A respeito da "irreverência" atribuída a episódios como esse, Antonio Cicero adverte, no já citado "A falange de máscaras de Waly Salomão", que é preciso fazer uma distinção. "Às vezes, afirma-se ‘irreverente’ quem não tem respeito por nada nem ninguém. Essa é a atitude de pessoas, na verdade, amargas ou azedas, ou mesmo superficiais, incapazes de fazer distinções de valor. Ora, Waly, como todo poeta, fazia, o tempo inteiro, distinções de valor", garantiu o filósofo, acrescentando que o amigo "manifestava respeito e admiração por muita coisa e muita gente, por exemplo, pelos poetas que considerava grandes".
Com a mesma veemência, Cicero rechaça o rótulo ao qual a poesia de Waly Salomão foi muitas vezes reduzida: "marginal". Para ele, trata-se de uma simplificação que não pode ser aplicada a uma obra tão "culta e elaborada". "Através de procedimentos de deslocamento, distorção, estranhamento, estilização etc., nos quais é capaz de empregar todos os recursos retóricos e paronomásticos que lhe convenha, ele frequentemente obtém um resultado de uma artificiosidade brilhante, que talvez se possa qualificar de barroca", escreveu Cicero.

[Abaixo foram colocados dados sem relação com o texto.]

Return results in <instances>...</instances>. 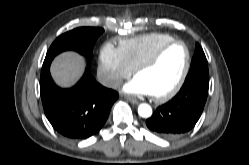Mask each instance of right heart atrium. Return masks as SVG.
Listing matches in <instances>:
<instances>
[{
	"label": "right heart atrium",
	"instance_id": "1",
	"mask_svg": "<svg viewBox=\"0 0 249 165\" xmlns=\"http://www.w3.org/2000/svg\"><path fill=\"white\" fill-rule=\"evenodd\" d=\"M131 68L125 62L119 48L105 44L99 53L97 74L100 81L109 88H117L124 79L130 77Z\"/></svg>",
	"mask_w": 249,
	"mask_h": 165
}]
</instances>
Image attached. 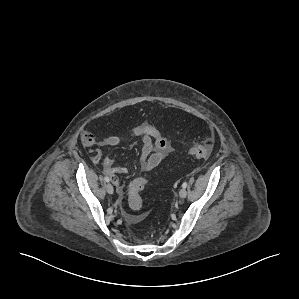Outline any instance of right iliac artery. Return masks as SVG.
<instances>
[{"label":"right iliac artery","instance_id":"82829eb1","mask_svg":"<svg viewBox=\"0 0 299 299\" xmlns=\"http://www.w3.org/2000/svg\"><path fill=\"white\" fill-rule=\"evenodd\" d=\"M104 180H105L106 182H109V181H110L109 177H107V176L104 177Z\"/></svg>","mask_w":299,"mask_h":299}]
</instances>
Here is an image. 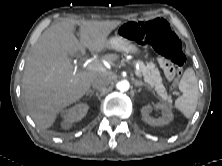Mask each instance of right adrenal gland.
<instances>
[{
	"mask_svg": "<svg viewBox=\"0 0 222 166\" xmlns=\"http://www.w3.org/2000/svg\"><path fill=\"white\" fill-rule=\"evenodd\" d=\"M91 93H94V90L89 89V90L87 91L86 95H89V94H91Z\"/></svg>",
	"mask_w": 222,
	"mask_h": 166,
	"instance_id": "obj_1",
	"label": "right adrenal gland"
}]
</instances>
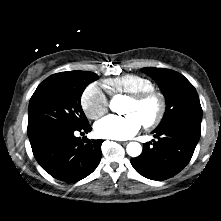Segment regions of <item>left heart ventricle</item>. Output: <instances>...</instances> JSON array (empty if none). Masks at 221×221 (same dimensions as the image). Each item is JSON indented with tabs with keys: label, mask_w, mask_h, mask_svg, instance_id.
Here are the masks:
<instances>
[{
	"label": "left heart ventricle",
	"mask_w": 221,
	"mask_h": 221,
	"mask_svg": "<svg viewBox=\"0 0 221 221\" xmlns=\"http://www.w3.org/2000/svg\"><path fill=\"white\" fill-rule=\"evenodd\" d=\"M156 108L157 105L154 101H150L142 105H137L131 100H128L124 112L127 114L136 113L141 118V120L144 121L155 114Z\"/></svg>",
	"instance_id": "1"
}]
</instances>
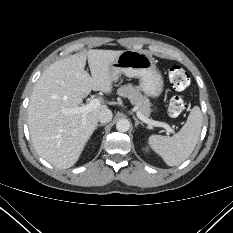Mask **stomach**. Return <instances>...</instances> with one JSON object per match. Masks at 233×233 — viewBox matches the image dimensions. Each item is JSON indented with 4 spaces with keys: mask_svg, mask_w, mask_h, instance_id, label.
Returning <instances> with one entry per match:
<instances>
[{
    "mask_svg": "<svg viewBox=\"0 0 233 233\" xmlns=\"http://www.w3.org/2000/svg\"><path fill=\"white\" fill-rule=\"evenodd\" d=\"M111 74L114 81L121 74L129 78H139L140 89L150 97L156 98L163 91L164 80L154 58L140 51H123L111 64Z\"/></svg>",
    "mask_w": 233,
    "mask_h": 233,
    "instance_id": "stomach-1",
    "label": "stomach"
}]
</instances>
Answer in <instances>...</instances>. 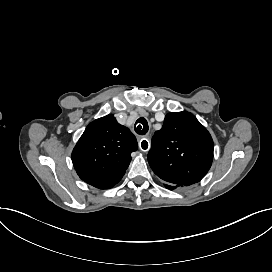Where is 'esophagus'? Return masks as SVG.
Instances as JSON below:
<instances>
[{"label":"esophagus","mask_w":272,"mask_h":272,"mask_svg":"<svg viewBox=\"0 0 272 272\" xmlns=\"http://www.w3.org/2000/svg\"><path fill=\"white\" fill-rule=\"evenodd\" d=\"M139 148L143 152H148L150 149V140L147 138H143L139 141Z\"/></svg>","instance_id":"obj_1"}]
</instances>
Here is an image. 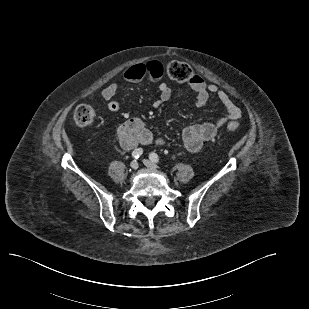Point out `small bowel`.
I'll use <instances>...</instances> for the list:
<instances>
[{
    "instance_id": "obj_1",
    "label": "small bowel",
    "mask_w": 309,
    "mask_h": 309,
    "mask_svg": "<svg viewBox=\"0 0 309 309\" xmlns=\"http://www.w3.org/2000/svg\"><path fill=\"white\" fill-rule=\"evenodd\" d=\"M163 73L162 65L159 62L151 61L148 63L135 64L128 67L123 72V80L130 83H137L145 78L153 81H159ZM189 87L195 92V106L203 107L211 95H215L226 109V116L218 118L215 122H204L187 126L182 132L184 147L190 152H198L204 143L212 140L220 127L227 122H236L241 111L233 102L231 97L223 90H220L215 84H207L201 77L195 75L189 82ZM119 90L116 83L110 84L102 90V97L107 102L108 110L117 112L120 104L114 99ZM159 103L168 101L172 96L171 87L161 82L158 85ZM117 136L121 147L125 150H132L137 145H148L155 143L162 145L163 140L155 139L152 132L139 118H128L117 129Z\"/></svg>"
}]
</instances>
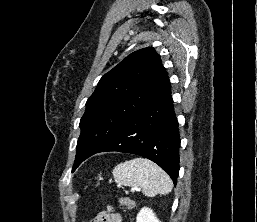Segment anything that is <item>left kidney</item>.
Segmentation results:
<instances>
[{
  "label": "left kidney",
  "mask_w": 257,
  "mask_h": 222,
  "mask_svg": "<svg viewBox=\"0 0 257 222\" xmlns=\"http://www.w3.org/2000/svg\"><path fill=\"white\" fill-rule=\"evenodd\" d=\"M136 222H161V221L157 219L155 213H153V211L150 208L144 207L137 214Z\"/></svg>",
  "instance_id": "obj_1"
}]
</instances>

De fato, a poesia de Waly Salomão, inseparável do modo extremamente pessoal com que o escritor apreendia o mundo, dialoga menos com a espontaneidade do título de "marginal" e mais com o rigor de João Cabral de Melo Neto, quando este afirma, por exemplo, que o "obstáculo diante do ser o obriga a muito mais esforço e faz com que ele atinja o seu extremo". Em um poema chamado "Lausperene", Waly expõe toda a sua admiração pelo autor de "Morte e Vida Severina" e lança a máxima que pode ser atribuída à sua própria vida e obra: "belo é quando o seco, / rígido, severo / esplende em flor."